The radio moderator of the town hall did not wilt under Christie’s back-of-the-hand, “What do I care?” response. He firmly pointed out that, if there had actually been a legitimate traffic study and Christie had seen it, that would do much to lay the controversy to rest. Christie peremptorily waved him off, saying, “No … because they’d find something else.” Translation: It’s all politics, and if my critics were not complaining about this, they’d find some other trifle to inflate into a scandal.
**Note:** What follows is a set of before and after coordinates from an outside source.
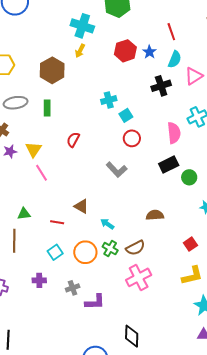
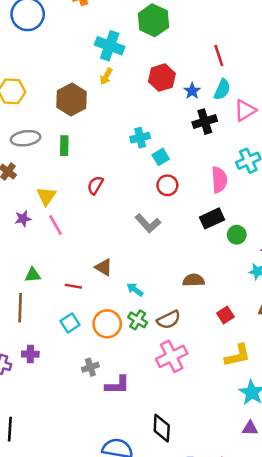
blue star: (149, 52) -> (192, 91), moved
purple star: (10, 151) -> (23, 219), moved
red square: (190, 244) -> (225, 315), moved
purple cross: (39, 280) -> (30, 354), moved

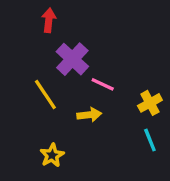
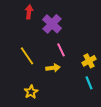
purple cross: (72, 59) -> (52, 24), moved
pink line: (103, 84) -> (61, 50), turned 40

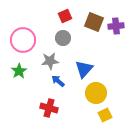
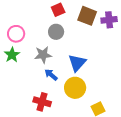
pink circle: (23, 40) -> (16, 34), size x0.7
green star: (19, 71) -> (12, 55), moved
yellow circle: (96, 93) -> (75, 88), moved

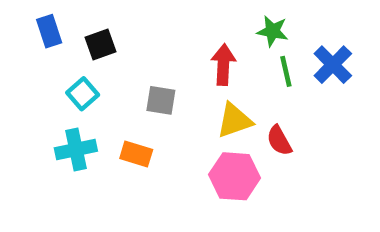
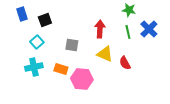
green star: (272, 31) -> (129, 10), moved
yellow triangle: (235, 120) -> (105, 54), turned 42
pink hexagon: (235, 176) -> (82, 79), moved

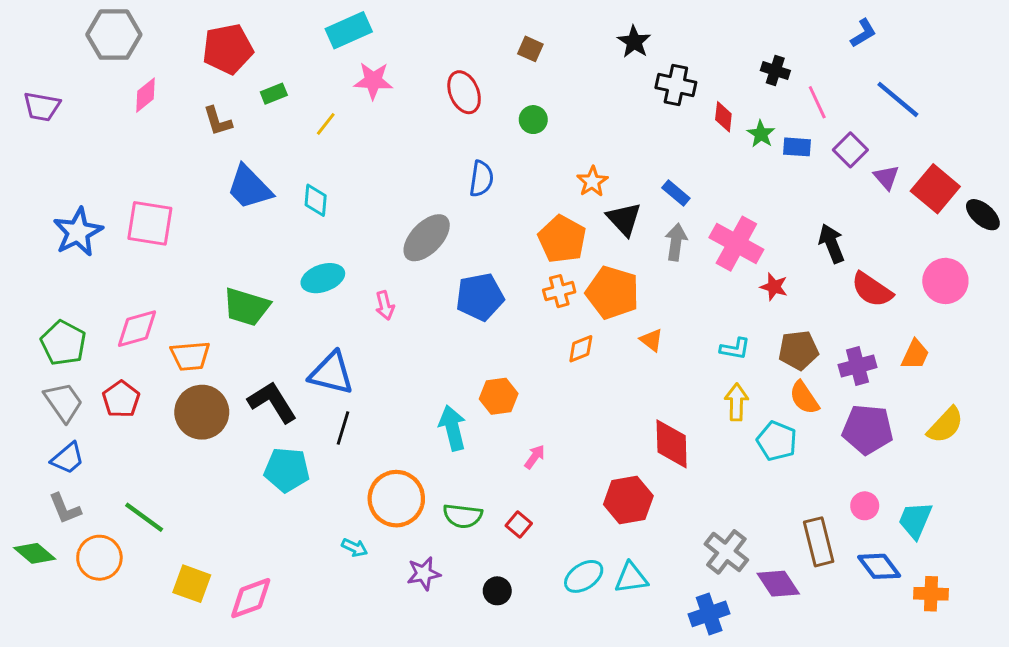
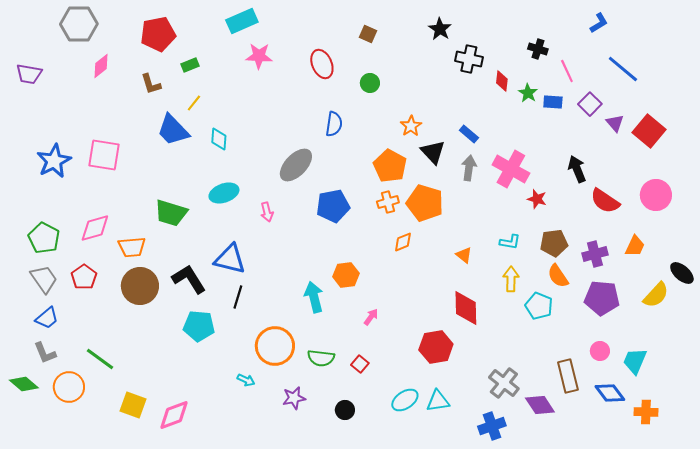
yellow line: (326, 124) -> (194, 103), moved
black ellipse: (983, 215) -> (682, 273), moved
orange triangle: (651, 340) -> (464, 255), moved

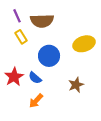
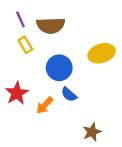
blue semicircle: (35, 78) -> (69, 94), moved
brown star: (76, 85) -> (92, 132), moved
orange arrow: (36, 101) -> (45, 105), moved

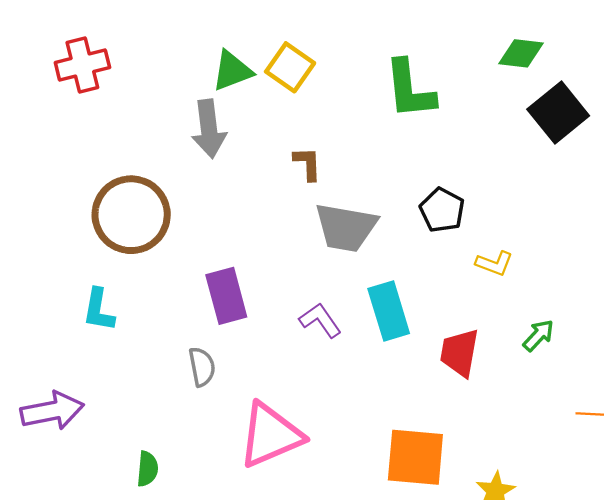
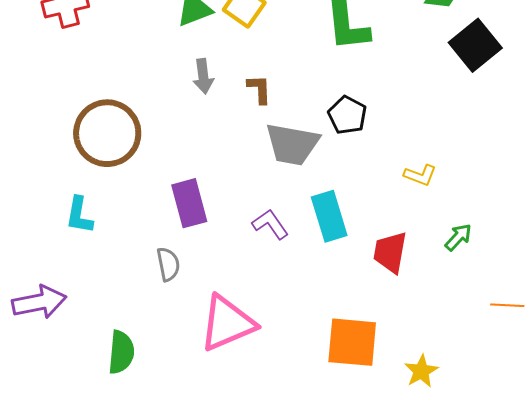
gray arrow: (209, 129) -> (203, 76), moved, size x0.7
black pentagon: (442, 210) -> (347, 115), moved
green semicircle: (147, 469) -> (121, 352), size x1.4

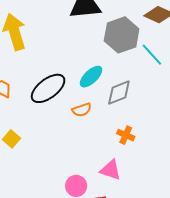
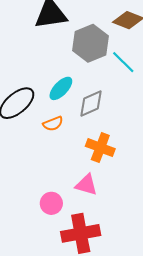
orange cross: (126, 135) -> (100, 148), size x1.5

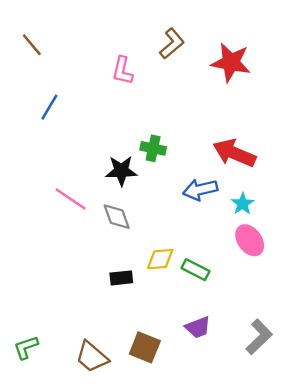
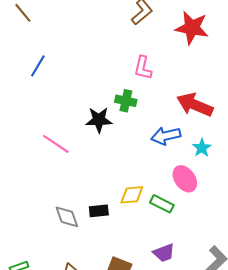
pink L-shape: (122, 71) -> (143, 68), moved
gray diamond: (117, 217) -> (67, 217), moved
pink ellipse: (250, 240) -> (185, 179), moved

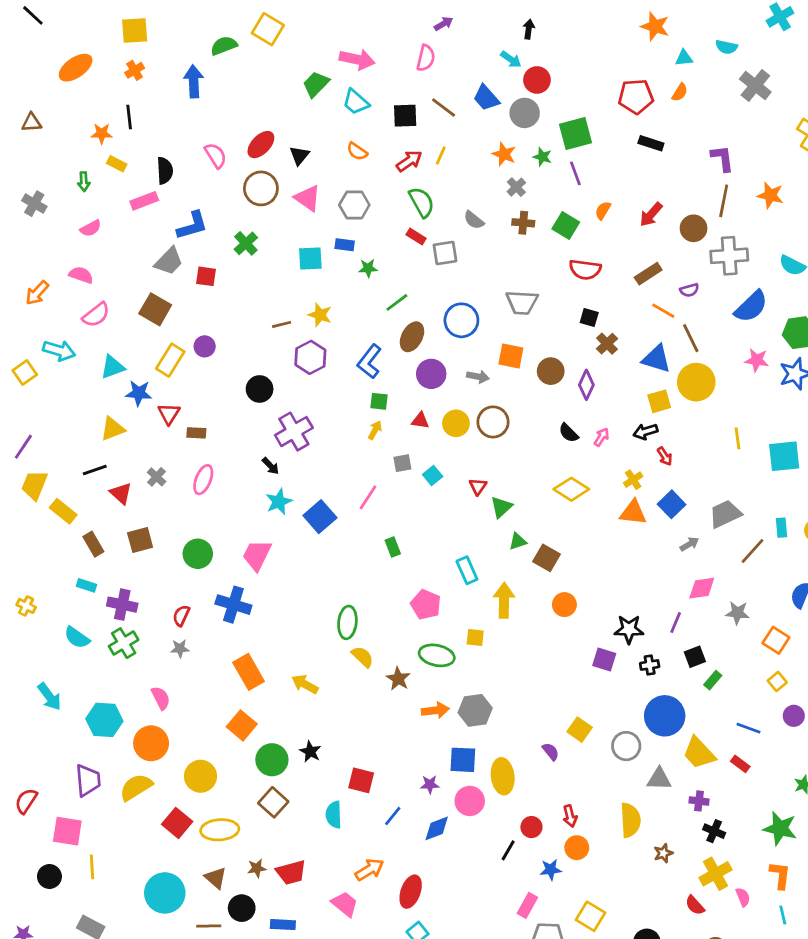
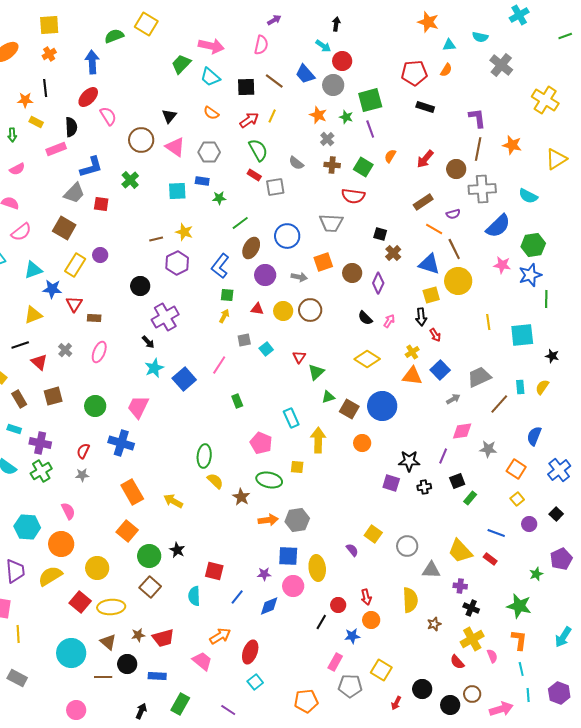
red ellipse: (261, 145) -> (88, 97), moved
red semicircle: (585, 269) -> (353, 196), moved
orange square: (511, 356) -> (323, 262), turned -30
black arrow: (645, 432) -> (421, 317), turned -78
blue circle: (665, 716) -> (382, 406), moved

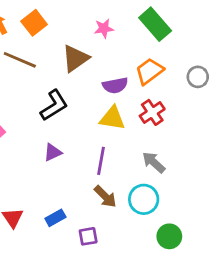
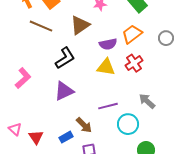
purple triangle: (53, 152) -> (64, 91), size x1.5
purple line: (101, 161) -> (108, 106), moved, turned 66
gray arrow: (154, 162) -> (147, 101), moved
brown arrow: (105, 196) -> (84, 125), moved

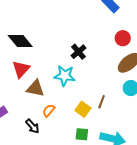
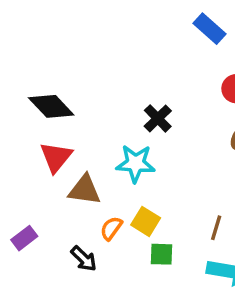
brown line: (102, 102) -> (216, 228), moved
yellow square: (83, 109) -> (146, 221), moved
green square: (82, 134) -> (162, 254), moved

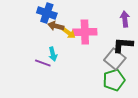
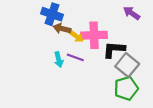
purple arrow: (125, 19) -> (132, 13), moved, turned -49
black L-shape: (123, 45) -> (114, 50), moved
purple line: (43, 63) -> (75, 57), moved

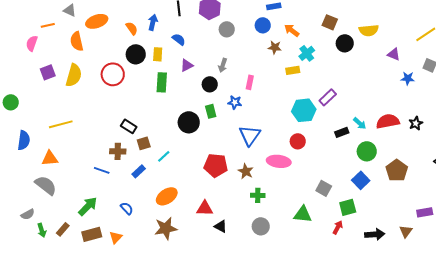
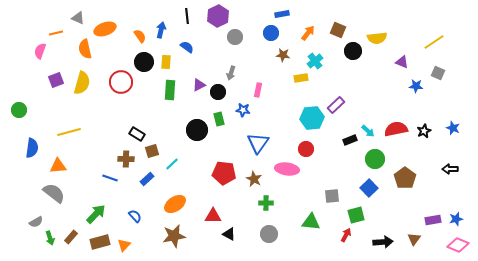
orange arrow: (292, 30) -> (308, 33), moved, turned 91
purple triangle: (187, 65) -> (199, 85), moved
gray square: (324, 188) -> (332, 196), turned -35

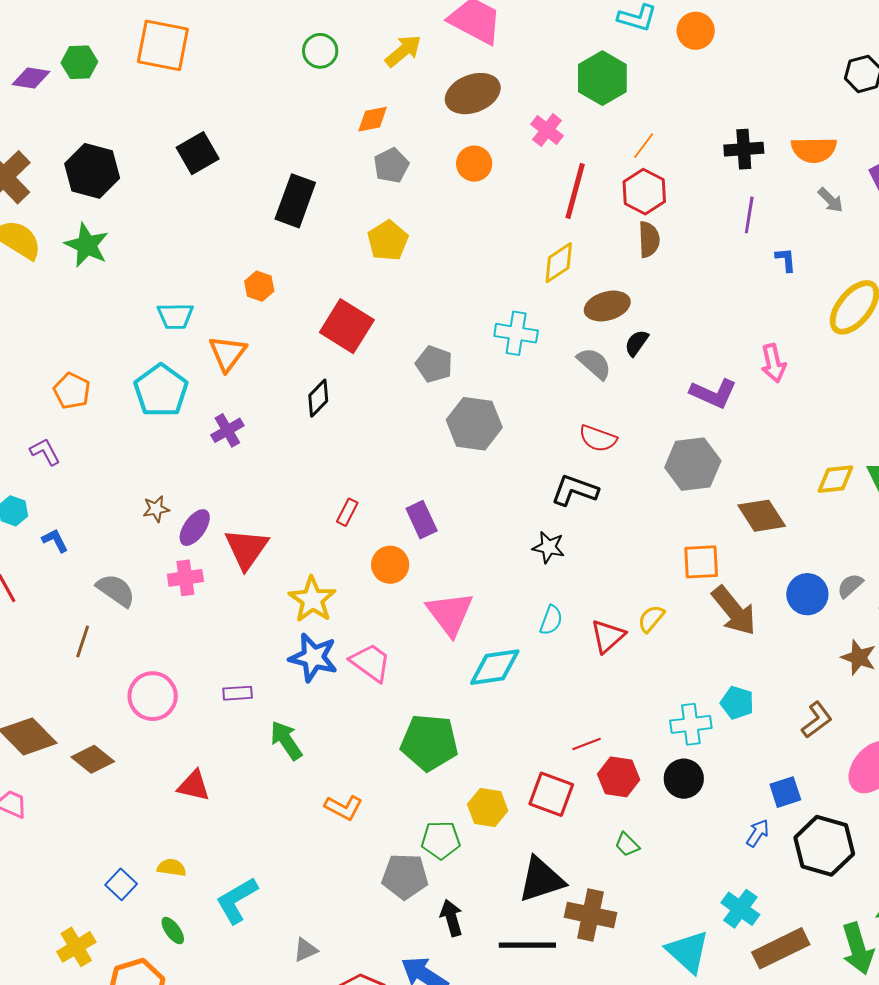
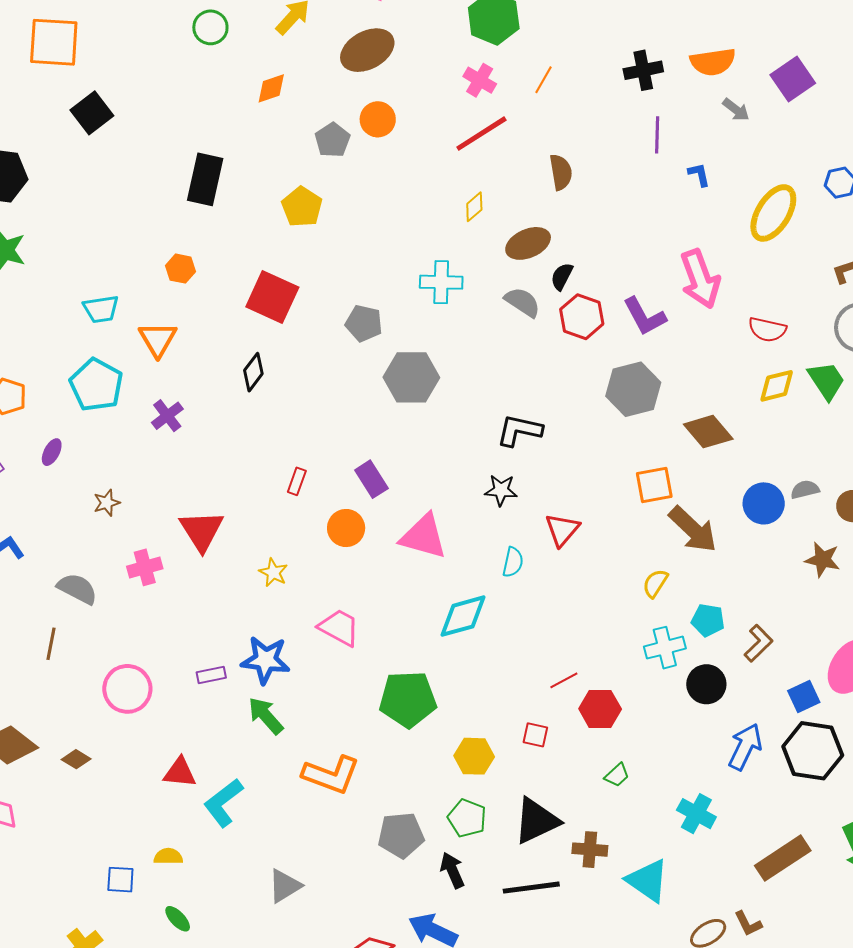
pink cross: (547, 130) -> (480, 80), moved
black square: (198, 153) -> (92, 113), moved
gray pentagon: (391, 165) -> (332, 140), moved
red line: (575, 191) -> (481, 134), turned 50
red hexagon: (644, 192) -> (582, 317), moved
yellow diamond: (559, 263) -> (474, 207), size x0.7
pink arrow: (773, 363) -> (700, 279), size x1.5
purple L-shape: (713, 393) -> (645, 316), turned 45
red semicircle: (598, 438) -> (767, 330), moved
purple ellipse: (195, 528) -> (52, 452), moved, size x0.7
gray semicircle: (850, 586) -> (805, 490), turned 36
yellow star: (312, 599) -> (273, 572), size x0.6
pink triangle: (450, 614) -> (423, 536), moved, turned -30
yellow semicircle: (651, 619) -> (655, 583), moved
red triangle: (608, 636) -> (562, 530), moved
blue star: (313, 657) -> (266, 660), moved
brown L-shape: (817, 720) -> (758, 643), moved
brown diamond: (93, 759) -> (76, 759), size x0.7
black circle: (684, 779) -> (706, 684), moved
blue square: (785, 792) -> (804, 697), moved
red square: (551, 794) -> (535, 735), size x0.6
orange L-shape: (344, 807) -> (331, 775), size x1.5
blue arrow: (758, 833) -> (745, 747), size x1.6
green pentagon: (441, 840) -> (467, 818), moved, turned 30
green trapezoid: (627, 845) -> (617, 775), turned -80
blue square: (121, 884) -> (120, 880), turned -32
cyan L-shape: (237, 900) -> (223, 803), moved
cyan cross: (740, 909) -> (696, 814), moved
brown cross: (590, 915) -> (590, 850), size x0.7
gray triangle: (306, 950) -> (285, 886), moved, size x1.4
cyan triangle: (688, 952) -> (648, 880), moved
This is peculiar. We are talking about a guy who was first elected governor by portraying himself as a hard-charging, no-nonsense prosecutor who knew how to ask tough questions and get to the bottom of things. In this case, he did not get to the bottom of a straightforward matter involving his own staff and trusted officials he appointed to the Port Authority. The “traffic study” was said to be the root of the controversy … so why wouldn’t it be included in the “full briefing” he demanded of his staff … and why would he take the position that it was so utterly unimportant and beside the point?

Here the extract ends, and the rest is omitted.